A controversial private detective from Poland has defended his decision to take a nine year-old girl from a Norwegian foster family in a ‘Hollywood-style kidnapping’.
Krzysztof Rutkowski, who has had his own TV series in Poland and has been imprisoned for making illegal arrests and suspected of money laundering and conspiracy, helped the girl’s parents take her from a family in Larvik Vestford last Wednesday night.
According to the Norwegian child welfare services, the girl, known as Nikola, had been neglected by her Polish parents, Arkadiuszem and Helena Rybka, who have lived in Norway for five years. After a night time ‘escape’ from her bedroom window using a motorised glider was deemed to be too noisy and dangerous, Nikola eventually climbed down to one of a number of waiting cars using a rope which had been thrown up by her father.
According to The Foreigner, the girl communicated with her parents and the detective via a smuggled mobile phone which was set to only gentle vibrate so as not to arouse suspicion. There was also a contingency plan to issue the girl with a GPS tracker disguised as a toy so she could be collected at another time.
Speaking to NRK, Rutkowski said, “I am prepared to travel to Norway to be questioned by the Norwegian police at any time, or do so at the Norwegian Embassy in Warsaw.” He added that the purpose of the “voluntary” operation, which was code-named ‘Larvik’, was “to free the girl from the Norwegian executioners”.
Mr Rutkowski claims the Polish Embassy in Norway was told about the operation; a fact which the mission refutes. He also claims that the action was legal, as the girl came to her parents of her own free will, but charges may still be brought by the Norwegian child welfare services.

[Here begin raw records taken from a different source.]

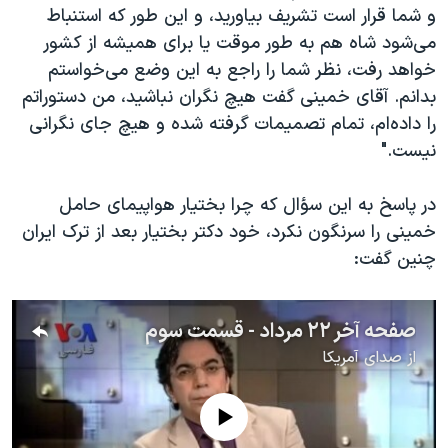
و شما قرار است تشریف بیاورید، و این طور که استنباط
می‌شود شاه هم به طور موقت یا برای همیشه از کشور
خواهد رفت، نظر شما را راجع به این وضع می‌خواستم
بدانم. آقای خمینی گفت هیچ نگران نباشید، من دستوراتم
را داده‌ام، تمام تصمیمات گرفته شده و هیچ جای نگرانی
نیست."
در پاسخ به این سؤال که چرا بختیار هواپیمای حامل
خمینی را سرنگون نکرد، خود دکتر بختیار بعد از ترک ایران
چنین گفت:
صفحه آخر ۲۲ مرداد - قسمت سوم
از
صدای آمریکا
No media source currently available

The family travelled back to Poland by car, meaning the Norwegian police now have little leverage, according to the Rybkas’ lawyer Simen Tvedten. “I can confirm we are investigating this as a violation of Article 216 of the Penal Code, relating to illegal removal of a minor from its parents or people who have been given legal custody, in this case welfare services,” Inspector Magnar Pedersen of Vestfold Police told NTB.